Making an API Call with an Access Token

The application will be able use the access token for up to 1 hour to access all of Blubrry’s API methods. API methods will return JSON encoded results containing the information requested. The example below shows how to use an access token to retrieve the list of programs under the account tied to the access token by making a call to the List Programs API .  

curl -H "Authorization: Bearer 3b636a92ee50a8f17543f6a531b27e55d525bcd1"  "https://api.blubrry.com/2/media/index.json"

Making an API after the Access Token expired

Access tokens expire after 1 hour of their issuance. To obtain a new one,  the Refresh token API call is used to obtain a new access token. Blubrry Refresh tokens do not expire and allow your application to persistently maintain access to the API for indefinite periods of time.  Please see step 4 in the Authorization Code Flow section for an example how to use the Refresh token API call.

Why does the access token expire after 1 hour?

Access tokens provide direct access to the Blubrry API without providing any other information.
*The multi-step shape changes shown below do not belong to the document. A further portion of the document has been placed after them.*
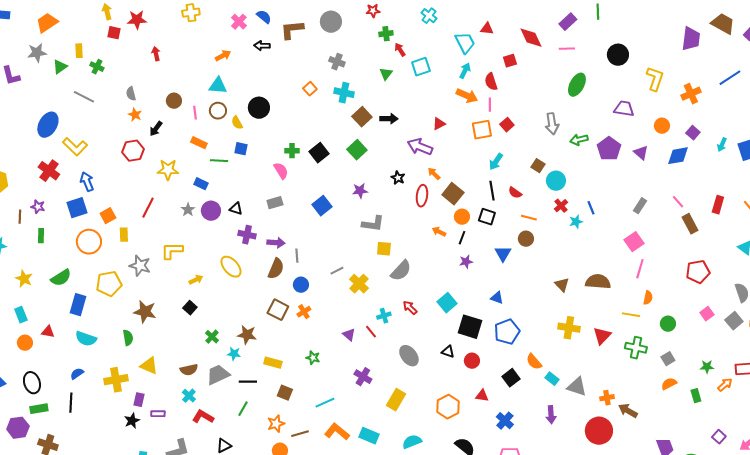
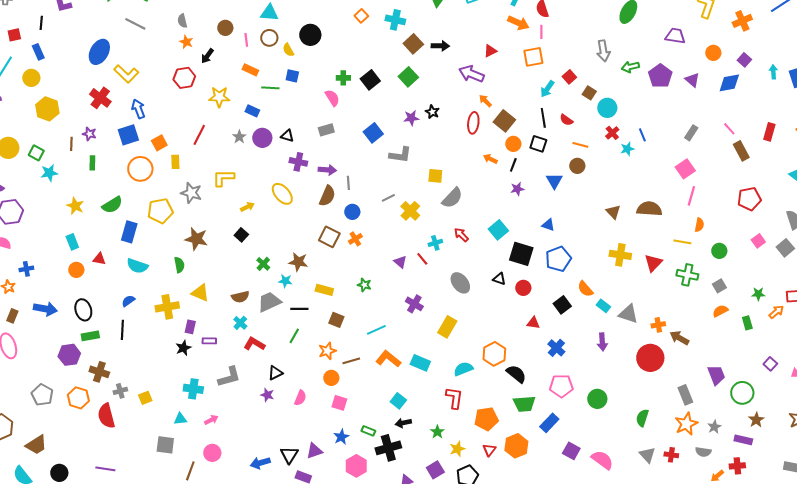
red square: (507, 125) -> (569, 77), moved
cyan arrow: (722, 145) -> (773, 72), turned 152
black star: (398, 178) -> (432, 112), moved
gray L-shape: (373, 224) -> (400, 155), moved
orange hexagon: (448, 407) -> (494, 354), moved

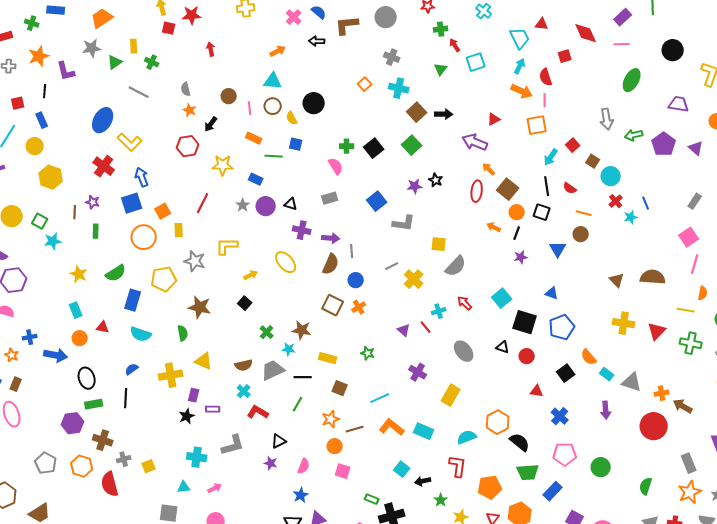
blue arrow: (45, 309) -> (56, 355), moved
black arrow: (403, 423) -> (423, 481), moved
blue star: (341, 437) -> (301, 495), moved

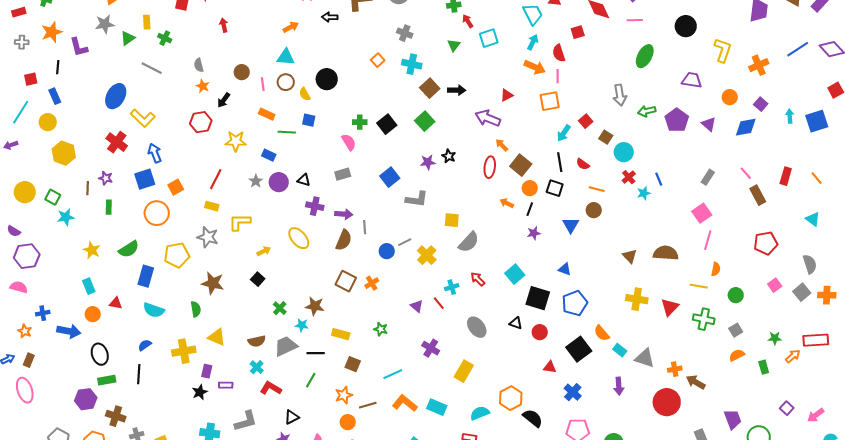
yellow rectangle: (179, 230) -> (212, 206), moved, turned -72
blue circle: (356, 280) -> (387, 251), moved
black square: (566, 373) -> (579, 349), size x1.4

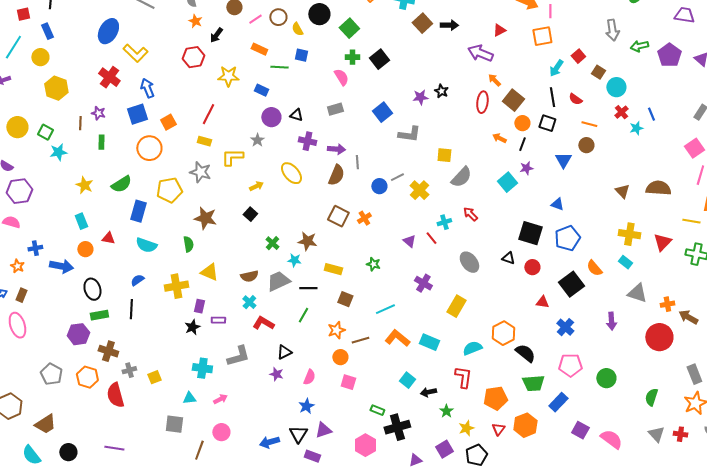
pink line: (263, 84) -> (255, 19), turned 64
green square: (425, 121) -> (349, 28), moved
gray star: (256, 181) -> (257, 140), moved
cyan square: (515, 274) -> (507, 182), moved
cyan rectangle: (620, 350) -> (625, 262), moved

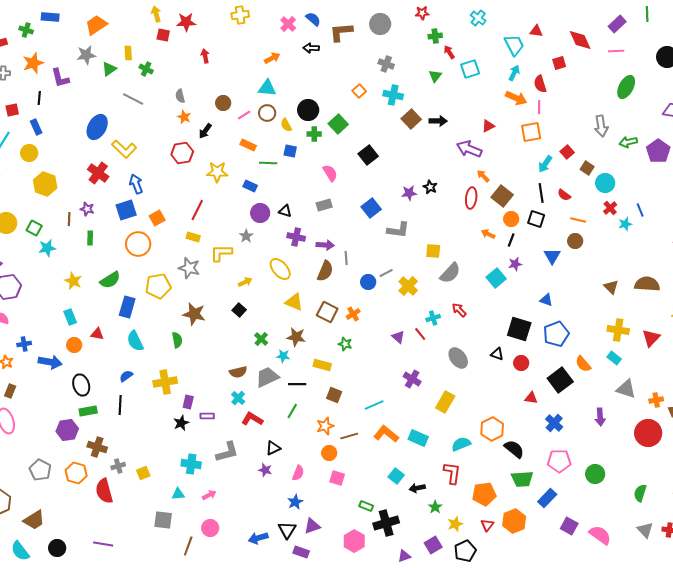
green cross: (352, 57) -> (314, 134), moved
cyan semicircle: (146, 245) -> (135, 341), turned 45
green star: (373, 264) -> (345, 344), moved
yellow triangle: (209, 272) -> (294, 302), moved

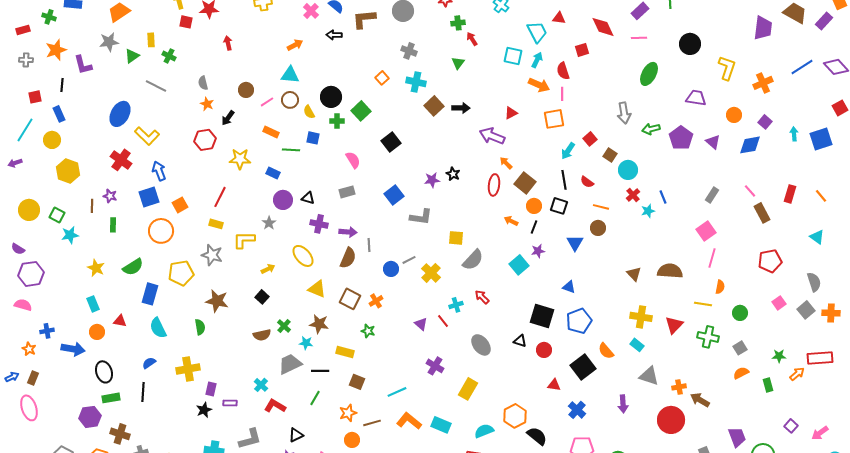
cyan square: (470, 69) -> (513, 56), moved, turned 30
brown semicircle: (238, 372) -> (262, 335), moved

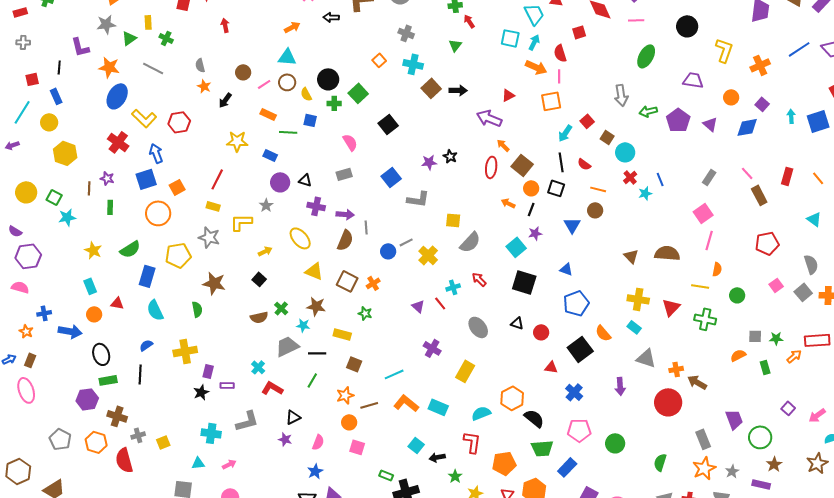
orange star: (56, 50) -> (109, 67), moved, turned 30
red hexagon: (205, 140) -> (179, 122), moved
black square: (542, 316) -> (524, 282), moved
gray square: (740, 348) -> (755, 336), moved, turned 32

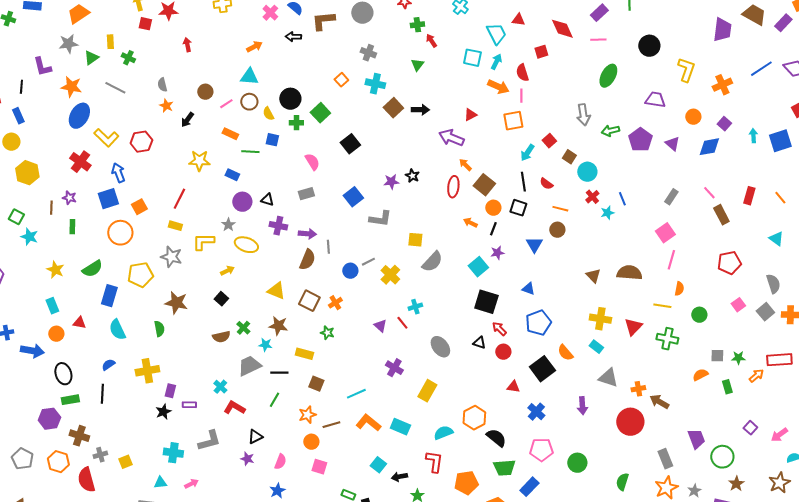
cyan star: (67, 217) -> (29, 237), turned 30
yellow ellipse: (300, 238) -> (246, 245), moved, turned -30
red arrow: (479, 279) -> (499, 329), moved

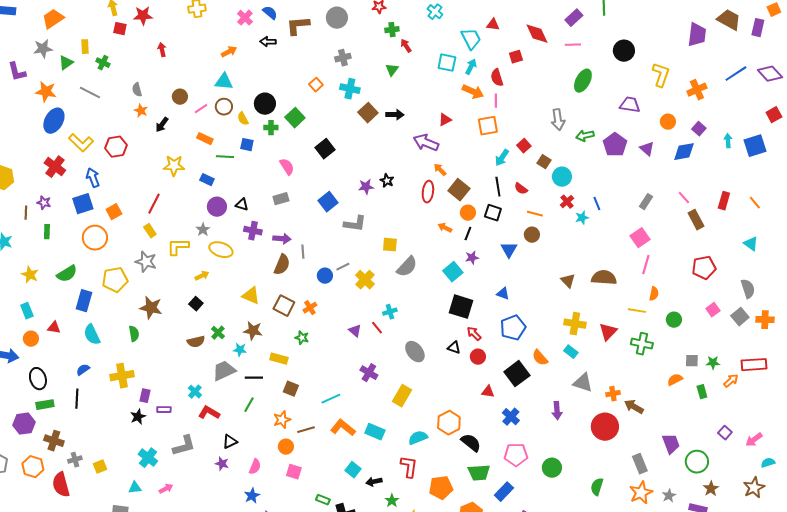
purple rectangle: (783, 23) -> (758, 28), turned -30
gray cross: (368, 53) -> (343, 58), turned -35
yellow rectangle: (175, 226) -> (150, 231), turned 40
cyan cross: (173, 453) -> (148, 458), turned 30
Because the access token has access to the API representing that Blubrry account without requiring any other authentication such as the account’s credentials or the application’s key or secret, it is critical that the window of time this access token works is minimal. The industry standard today is to use a 1 hour window.

You can think of the access token as a hotel door key that only works for 1 hour. If after an hour passes the key card expires requiring you to return to the hotel’s service desk to confirm your identity. Think of your hotel reservation as your refresh token and your passport or government ID as your application key and secret.  Presenting your reservation number along with your ID allows you to get your hotel key card re-validated for another hour.

When the access token expires, you will obtain a new access token by using the refresh token API call.   The refresh token, application’s key and secret are then used to obtain a new access token. The access token short expiration forces applications to refresh often giving the API a chance to revoke an application’s access for a variety of reasons such as when the Blubrry account was deleted or if the application’s key and secret were compromised.